Destigmatizing Alcohol Dependence: The Requirement for an Ethical (Not Only Medical) Remedy

Laura Williamson 1,
PMCID: PMC3341606  EMSID: UKMS47937  PMID: 22494005

Abstract

The disease model of alcohol dependence or “alcoholism” is often presented as the linchpin in addressing the condition successfully. It has been argued, for example, that adopting a medical approach will reduce the stigma that impedes the provision and acceptance of treatment. However, the medical paradigm has existed for many years without significantly affecting the negative social attitudes that surround dependence.

I argue that a reductive scientific approach is not equipped to address the socioethical tensions that dependence creates.

To lessen the stigmatization of dependence, it is important to integrate ethical analysis into policy debates on the condition.


ALCOHOL DEPENDENCE, AS part of the broader category of substance dependence, is identified by the Diagnostic and Statistical Manual of Mental Disorders, Fourth Edition as “a cluster of cognitive, behavioral, and physiological symptoms” and is characterized by withdrawal, tolerance, and compulsive alcohol use.1 The dependent continue drinking “despite evidence of adverse psychological or physical consequences (e.g., depression, blackouts, liver disease …).” Dependent drinkers experience considerable disability as a result of their chronic substance use.2 The biopsychosocial nature of the condition and the influence of environmental factors on its psychobiological features is well established.3,4 In this respect, the availability of substances, low socioeconomic status, and stress exacerbate the condition.5

The 2009 National Survey on Drug Use and Health estimates that 15.4 million people in the United States are dependent on or abuse alcohol, and another 3.2 million have similar problems with both illicit drugs and alcohol.6 The prevalence of dependence has been reported as 12.5% over a life course and 3.8% in the previous 12 months (43 093 individuals).2 In addition to the harms it causes to individual health, Turner has highlighted that alcohol dependence is detrimental to “all Americans” either directly (e.g., via violence and automobile accidents) or through its burden on the common good.7 Alcohol misuse and dependence has been estimated to cost the United States $185 billion per annum.8

NEGATIVE ATTITUDES TOWARD ALCOHOL DEPENDENCE

Efforts to address the individual and public health costs associated with alcohol dependence require intensified prevention and treatment initiatives. However, the provision and effect of such interventions is undermined by the negative social attitudes that surround alcohol dependence and other mental health conditions. In 1999 the surgeon general identified stigma as “the most formidable obstacle” confronting efforts to improve treatment of mental health problems.9 Indeed, it has been suggested that the “erroneous attitudes” that hamper efforts to address mental health problems “may be as harmful as the direct effects of the disease.”10 Alcohol dependence (like other forms of addiction) is among the most heavily stigmatized of mental health conditions.11,12 This predicament has led Erikson to warn,

Stigma, prejudice, anger, and misunderstanding have killed many people with “addiction,” our nation's limited desire and resources to treat such people compound the problem.13(p13)

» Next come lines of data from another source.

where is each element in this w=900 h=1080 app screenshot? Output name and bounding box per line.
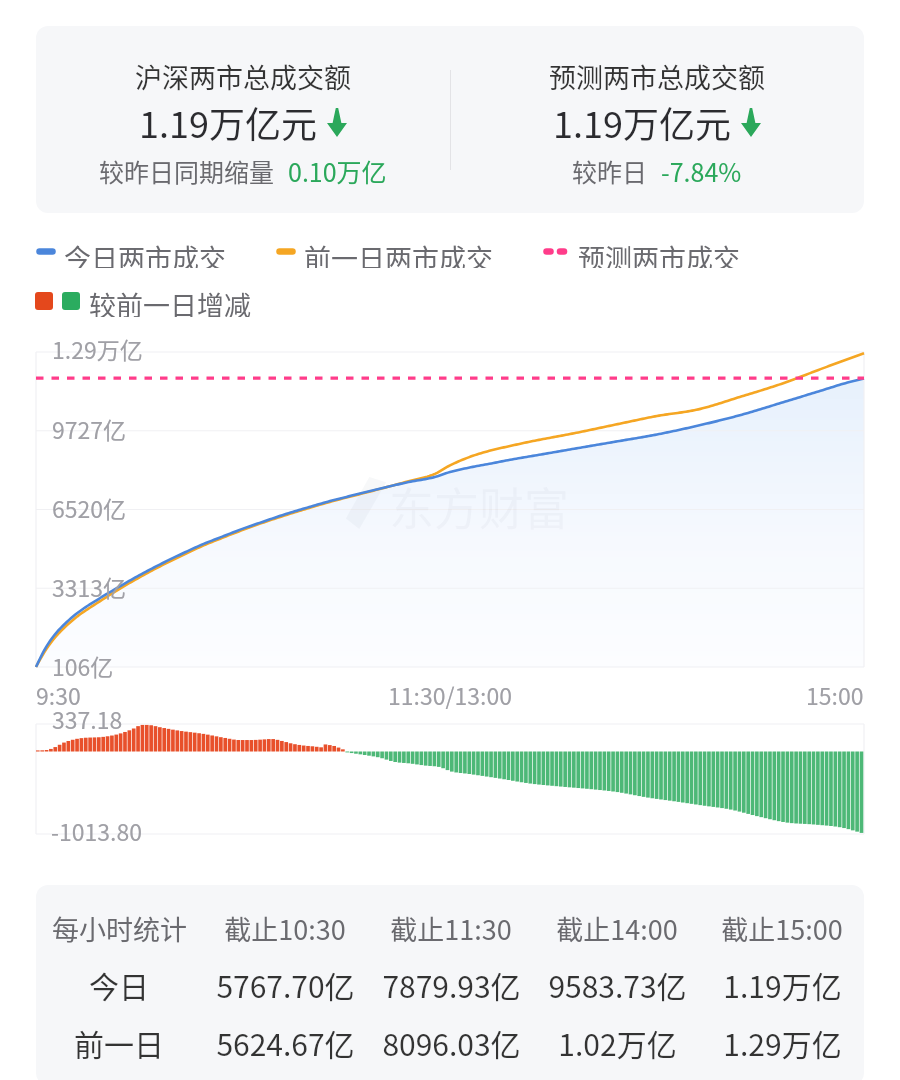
staticText: 5624.67亿 (216, 1021, 355, 1064)
staticText: 3313亿 (52, 570, 127, 603)
staticText: 1.29万亿 (52, 332, 143, 365)
staticText: 较昨日同期缩量 (99, 153, 275, 189)
staticText: 今日两市成交 (64, 238, 226, 268)
button[interactable]: 预测两市成交 (543, 238, 705, 268)
button[interactable]: 沪深两市总成交额 (36, 26, 450, 213)
button[interactable]: 沪深两市总成交额 (36, 26, 864, 213)
staticText: 8096.03亿 (382, 1021, 521, 1064)
staticText: 337.18 (52, 702, 123, 735)
staticText: 前一日两市成交 (304, 238, 493, 268)
staticText: 106亿 (52, 649, 114, 682)
staticText: 9:30 (36, 678, 81, 711)
staticText: 9727亿 (52, 412, 127, 445)
other: Decrease (741, 108, 761, 137)
staticText: 截止11:30 (390, 909, 512, 948)
staticText: 1.19万亿元 (139, 96, 317, 148)
staticText: 1.19万亿 (723, 963, 842, 1006)
staticText: 11:30/13:00 (388, 678, 512, 711)
button[interactable]: 较前一日增减 (35, 285, 197, 317)
staticText: 6520亿 (52, 491, 127, 524)
staticText: -7.84% (661, 153, 742, 189)
staticText: 东方财富 (389, 474, 570, 539)
staticText: 5767.70亿 (216, 963, 355, 1006)
staticText: 1.02万亿 (558, 1021, 677, 1064)
button[interactable]: 前一日两市成交 (276, 238, 465, 268)
staticText: 前一日 (74, 1021, 164, 1064)
button[interactable]: 预测两市总成交额 (450, 26, 864, 213)
staticText: 1.29万亿 (723, 1021, 842, 1064)
staticText: 预测两市总成交额 (549, 57, 765, 96)
staticText: 预测两市成交 (578, 238, 740, 268)
staticText: 9583.73亿 (548, 963, 687, 1006)
staticText: 较昨日 (572, 153, 648, 189)
staticText: 截止14:00 (556, 909, 678, 948)
button[interactable]: 今日两市成交 (36, 238, 198, 268)
staticText: 较前一日增减 (89, 285, 251, 317)
staticText: 截止10:30 (224, 909, 346, 948)
staticText: -1013.80 (51, 814, 142, 847)
staticText: 今日 (89, 963, 149, 1006)
staticText: 15:00 (806, 678, 864, 711)
staticText: 每小时统计 (52, 909, 187, 948)
staticText: 0.10万亿 (288, 153, 387, 189)
other: Decrease (327, 108, 347, 137)
button[interactable]: 每小时统计 (36, 885, 864, 1080)
staticText: 7879.93亿 (382, 963, 521, 1006)
staticText: 1.19万亿元 (553, 96, 731, 148)
staticText: 截止15:00 (721, 909, 843, 948)
staticText: 沪深两市总成交额 (135, 57, 351, 96)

The role of stigma in spoiling and devaluing a person's identity has significant ramifications for the capacity to participate comfortably in social exchanges and to access social benefits, including treatment and recovery support.14,15 Dackis and O'Brien have argued that stigma creates “formidable obstacles to a more enlightened public policy toward addictive illness.”16(p1431) In this respect, the inertia that surrounds dependence is evident in the provision of inadequate treatment of the condition in terms of its availability (actual and perceived), quality (e.g., poorly trained staff), and affordability.7,17,18 However, the difficulties negative social attitudes present for better management of alcohol dependence are particularly apparent in the gap that exists between those who require treatment of alcohol dependence and those who obtain it.19,20

The 2009 National Survey on Drug Use and Health estimated that 19.3 million people (aged 12 years and older) required treatment of an alcohol use problem (this included those who were dependent and those with other alcohol misuse problems).6 Of this number only 1.7 million were given specialist treatment, leaving 17.6 million without such treatment.6 Combined figures for 2006–2009 reveal the primary reason people did not receive treatment of their substance misuse (illicit drugs and alcohol) was lack of insurance coverage and inability to cover the costs (36.8%); another 8.8% specified that although they had insurance, the cost of treatment was not covered by their plan.6 Lack of insurance is a particular problem in the context of dependence because those in lower socioeconomic groups, who are less likely to have insurance, may be worst affected by the condition.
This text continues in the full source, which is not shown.